To find the minimum value of the expression \(\frac{a^4 + b^4 + c^2}{abc}\) for positive numbers \(a\), \(b\), and \(c\), we can use the Arithmetic Mean-Geometric Mean (AM-GM) inequality. ### Step-by-Step Solution: 1. **Rewrite the Expression**: We want to minimize the expression: \[ \frac{a^4 + b^4 + c^2}{abc} \] 2. **Apply AM-GM Inequality**: We can apply the AM-GM inequality to the terms \(a^4\), \(b^4\), \(\frac{c^2}{2}\), and \(\frac{c^2}{2}\).

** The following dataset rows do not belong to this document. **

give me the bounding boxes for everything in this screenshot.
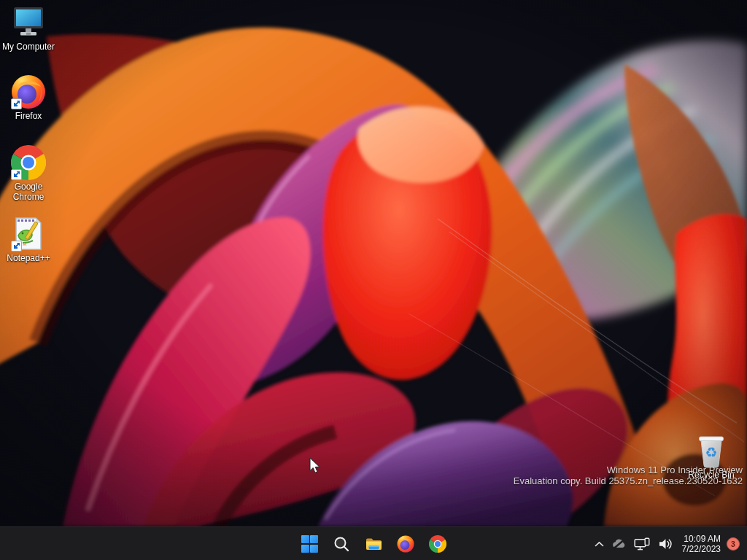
icon-label: My Computer — [1, 42, 56, 52]
evaluation-watermark: Windows 11 Pro Insider Preview Evaluatio… — [514, 464, 743, 486]
shortcut-arrow-icon — [11, 169, 22, 180]
clock[interactable]: 10:09 AM 7/22/2023 — [676, 534, 725, 554]
taskbar-center-group — [295, 529, 452, 559]
shortcut-arrow-icon — [11, 241, 22, 252]
system-tray: 10:09 AM 7/22/2023 3 — [591, 527, 743, 560]
taskbar: 10:09 AM 7/22/2023 3 — [0, 526, 747, 560]
watermark-line2: Evaluation copy. Build 25375.zn_release.… — [514, 475, 743, 486]
icon-label: Notepad++ — [1, 253, 56, 263]
notification-badge[interactable]: 3 — [727, 537, 740, 551]
start-icon — [301, 535, 318, 552]
network-offline-icon — [611, 538, 627, 550]
display-device-icon — [634, 537, 651, 551]
chevron-up-icon — [595, 541, 604, 548]
firefox-taskbar-button[interactable] — [391, 529, 420, 559]
desktop-icon-notepad-plus-plus[interactable]: Notepad++ — [1, 216, 56, 263]
search-icon — [333, 535, 350, 553]
file-explorer-button[interactable] — [359, 529, 388, 559]
desktop-icon-firefox[interactable]: Firefox — [1, 74, 56, 121]
watermark-line1: Windows 11 Pro Insider Preview — [514, 464, 743, 475]
desktop-wallpaper — [0, 0, 747, 526]
clock-time: 10:09 AM — [682, 534, 721, 544]
desktop-area: My Computer — [0, 0, 747, 526]
firefox-icon — [397, 535, 414, 553]
shortcut-arrow-icon — [11, 98, 22, 109]
icon-label: Firefox — [1, 111, 56, 121]
chrome-taskbar-button[interactable] — [423, 529, 452, 559]
icon-label: Google Chrome — [1, 182, 56, 202]
tray-chevron-button[interactable] — [591, 529, 608, 559]
network-button[interactable] — [608, 529, 630, 559]
display-device-button[interactable] — [630, 529, 654, 559]
start-button[interactable] — [295, 529, 324, 559]
volume-icon — [658, 537, 673, 551]
search-button[interactable] — [327, 529, 356, 559]
desktop-icon-google-chrome[interactable]: Google Chrome — [1, 144, 56, 202]
computer-icon — [12, 7, 45, 39]
svg-text:♻: ♻ — [705, 444, 717, 460]
volume-button[interactable] — [654, 529, 676, 559]
mouse-cursor — [309, 457, 321, 474]
desktop-icon-my-computer[interactable]: My Computer — [1, 4, 56, 52]
file-explorer-icon — [365, 535, 383, 553]
chrome-icon — [429, 535, 446, 553]
clock-date: 7/22/2023 — [682, 544, 721, 554]
recycle-bin-icon: ♻ — [697, 432, 726, 469]
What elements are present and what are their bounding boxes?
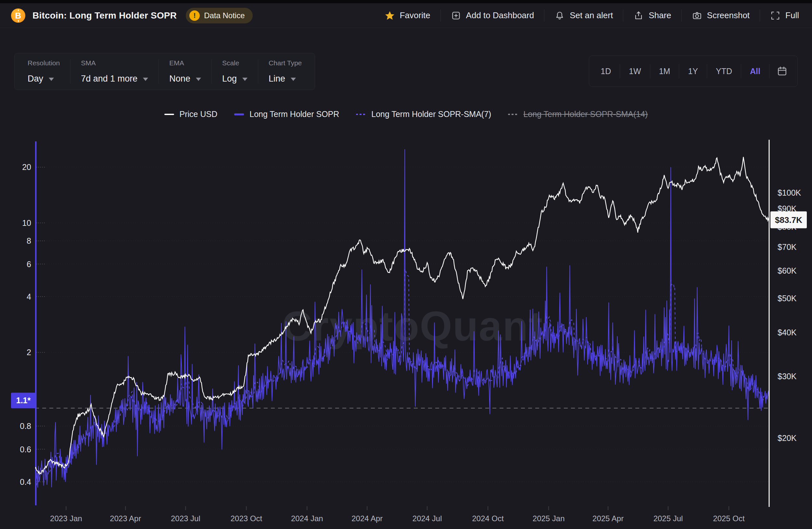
divider: [544, 10, 545, 22]
scale-dropdown[interactable]: ScaleLog: [212, 58, 258, 85]
sma-label: SMA: [81, 59, 148, 67]
page-title: Bitcoin: Long Term Holder SOPR: [32, 10, 177, 21]
camera-icon: [692, 10, 702, 21]
range-button-1m[interactable]: 1M: [650, 67, 679, 76]
svg-text:2024 Jul: 2024 Jul: [412, 514, 442, 523]
resolution-value: Day: [28, 74, 43, 84]
legend-swatch: [508, 114, 518, 115]
favorite-button[interactable]: Favorite: [382, 10, 432, 21]
bell-icon: [554, 10, 565, 21]
full-button[interactable]: Full: [768, 10, 801, 21]
dashboard-icon: [451, 10, 461, 21]
legend-item-2[interactable]: Long Term Holder SOPR: [234, 110, 339, 119]
svg-text:2023 Oct: 2023 Oct: [231, 514, 262, 523]
bitcoin-icon: B: [11, 9, 25, 23]
left-axis-labels: 201086420.80.60.4: [20, 162, 31, 486]
share-label: Share: [649, 10, 671, 20]
svg-text:2025 Oct: 2025 Oct: [713, 514, 745, 523]
sopr-line: [35, 149, 769, 510]
chart-type-label: Chart Type: [269, 59, 302, 67]
resolution-dropdown[interactable]: ResolutionDay: [17, 58, 70, 85]
set-an-alert-button[interactable]: Set an alert: [552, 10, 615, 21]
legend-label: Long Term Holder SOPR-SMA(7): [371, 110, 491, 119]
range-button-1w[interactable]: 1W: [620, 67, 650, 76]
svg-text:2: 2: [27, 348, 31, 357]
chevron-down-icon: [143, 78, 148, 81]
calendar-icon: [777, 66, 788, 77]
svg-text:6: 6: [27, 260, 31, 269]
header-actions: FavoriteAdd to DashboardSet an alertShar…: [382, 10, 801, 22]
legend-swatch: [356, 114, 366, 115]
header: B Bitcoin: Long Term Holder SOPR ! Data …: [0, 3, 812, 28]
legend-label: Long Term Holder SOPR: [249, 110, 339, 119]
share-icon: [633, 10, 644, 21]
svg-text:$40K: $40K: [778, 328, 797, 337]
add-to-dashboard-button[interactable]: Add to Dashboard: [449, 10, 536, 21]
svg-text:20: 20: [22, 162, 31, 172]
screenshot-label: Screenshot: [707, 10, 750, 20]
svg-text:2024 Jan: 2024 Jan: [291, 514, 323, 523]
svg-text:2025 Jul: 2025 Jul: [653, 514, 683, 523]
legend-item-3[interactable]: Long Term Holder SOPR-SMA(7): [356, 110, 491, 119]
legend-label: Price USD: [179, 110, 218, 119]
svg-text:2025 Apr: 2025 Apr: [592, 514, 624, 523]
warning-icon: !: [189, 10, 200, 21]
range-button-1y[interactable]: 1Y: [679, 67, 707, 76]
chevron-down-icon: [291, 78, 296, 81]
svg-text:2023 Apr: 2023 Apr: [110, 514, 141, 523]
svg-text:2024 Apr: 2024 Apr: [351, 514, 382, 523]
range-button-ytd[interactable]: YTD: [707, 67, 741, 76]
fullscreen-icon: [770, 10, 781, 21]
svg-text:$83.7K: $83.7K: [775, 215, 802, 225]
svg-text:8: 8: [27, 236, 31, 245]
svg-text:0.8: 0.8: [20, 421, 31, 431]
ema-label: EMA: [169, 59, 201, 67]
svg-text:2024 Oct: 2024 Oct: [472, 514, 504, 523]
svg-text:$100K: $100K: [778, 188, 801, 197]
sopr-current-value-badge: 1.1*: [11, 392, 36, 408]
resolution-label: Resolution: [28, 59, 60, 67]
legend-item-4[interactable]: Long Term Holder SOPR-SMA(14): [508, 110, 648, 119]
range-button-1d[interactable]: 1D: [592, 67, 620, 76]
chart-type-dropdown[interactable]: Chart TypeLine: [258, 58, 312, 85]
scale-value: Log: [222, 74, 237, 84]
svg-text:$50K: $50K: [778, 294, 797, 303]
svg-text:$60K: $60K: [778, 266, 797, 275]
sma-dropdown[interactable]: SMA7d and 1 more: [71, 58, 159, 85]
header-left: B Bitcoin: Long Term Holder SOPR ! Data …: [11, 8, 253, 24]
watermark: CryptoQuant: [282, 303, 543, 349]
toolbar-row: ResolutionDaySMA7d and 1 moreEMANoneScal…: [0, 53, 812, 90]
svg-text:1.1*: 1.1*: [16, 396, 31, 405]
chart-canvas[interactable]: CryptoQuant201086420.80.60.4$100K$90K$80…: [0, 137, 812, 529]
divider: [623, 10, 623, 22]
screenshot-button[interactable]: Screenshot: [690, 10, 752, 21]
cryptoquant-chart-page: B Bitcoin: Long Term Holder SOPR ! Data …: [0, 0, 812, 119]
chevron-down-icon: [49, 78, 54, 81]
svg-text:0.4: 0.4: [20, 477, 31, 486]
ema-dropdown[interactable]: EMANone: [159, 58, 212, 85]
x-axis-labels: 2023 Jan2023 Apr2023 Jul2023 Oct2024 Jan…: [50, 506, 745, 523]
favorite-label: Favorite: [400, 10, 430, 20]
scale-label: Scale: [222, 59, 247, 67]
divider: [760, 10, 760, 22]
chevron-down-icon: [242, 78, 247, 81]
range-selector: 1D1W1M1YYTDAll: [589, 56, 798, 87]
legend-item-1[interactable]: Price USD: [164, 110, 218, 119]
svg-text:2025 Jan: 2025 Jan: [533, 514, 565, 523]
svg-text:$30K: $30K: [778, 372, 797, 381]
svg-text:$20K: $20K: [778, 433, 797, 443]
add-to-dashboard-label: Add to Dashboard: [466, 10, 534, 20]
chart-controls: ResolutionDaySMA7d and 1 moreEMANoneScal…: [14, 53, 315, 90]
chart-legend: Price USDLong Term Holder SOPRLong Term …: [0, 110, 812, 119]
range-button-all[interactable]: All: [741, 67, 769, 76]
data-notice-badge[interactable]: ! Data Notice: [186, 8, 252, 24]
full-label: Full: [785, 10, 799, 20]
price-current-value-badge: $83.7K: [770, 212, 807, 228]
share-button[interactable]: Share: [632, 10, 673, 21]
svg-text:2023 Jul: 2023 Jul: [171, 514, 200, 523]
legend-label: Long Term Holder SOPR-SMA(14): [523, 110, 648, 119]
divider: [440, 10, 441, 22]
calendar-button[interactable]: [769, 66, 795, 77]
chart-type-value: Line: [269, 74, 285, 84]
svg-text:0.6: 0.6: [20, 445, 31, 454]
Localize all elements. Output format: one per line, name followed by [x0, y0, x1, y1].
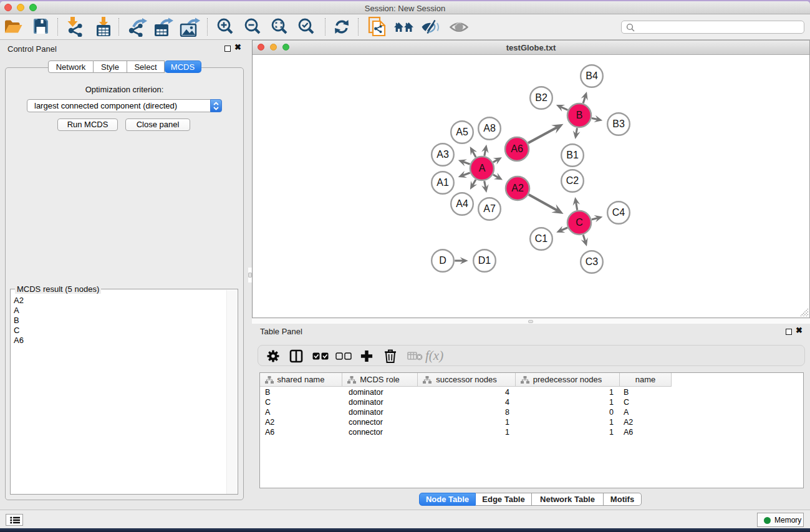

According to the AM-GM inequality: \[ \frac{a^4 + b^4 + \frac{c^2}{2} + \frac{c^2}{2}}{4} \geq \sqrt[4]{a^4 \cdot b^4 \cdot \frac{c^2}{2} \cdot \frac{c^2}{2}} \] 3. **Simplify the Right Side**: The right side simplifies to: \[ \sqrt[4]{a^4 \cdot b^4 \cdot \frac{c^4}{4}} = \sqrt[4]{\frac{a^4 b^4 c^4}{4}} = \frac{(abc)^4}{4^{1/4}} = \frac{abc}{2} \] 4. **Combine the Inequalities**: From the AM-GM inequality, we have: \[ a^4 + b^4 + c^2 \geq 4 \cdot \frac{abc}{2} = 2abc \] 5. **Substitute Back into the Original Expression**: Now substituting back into our original expression: \[ \frac{a^4 + b^4 + c^2}{abc} \geq \frac{2abc}{abc} = 2 \] 6. **Find the Minimum Value**: To find the minimum value, we need to check if equality holds in the AM-GM inequality. Equality holds when: \[ a^4 = b^4 = \frac{c^2}{2} = k \quad \text{for some } k \] This implies: \[ a = b = \sqrt[4]{k}, \quad c = \sqrt{2k} \] 7. **Calculate the Minimum Value**: Substituting \(k = 1\) gives: \[ a = b = 1, \quad c = \sqrt{2} \] Thus: \[ \frac{a^4 + b^4 + c^2}{abc} = \frac{1^4 + 1^4 + (\sqrt{2})^2}{1 \cdot 1 \cdot \sqrt{2}} = \frac{1 + 1 + 2}{\sqrt{2}} = \frac{4}{\sqrt{2}} = 2\sqrt{2} \] ### Conclusion: The minimum value of \(\frac{a^4 + b^4 + c^2}{abc}\) is \(2\sqrt{2}\).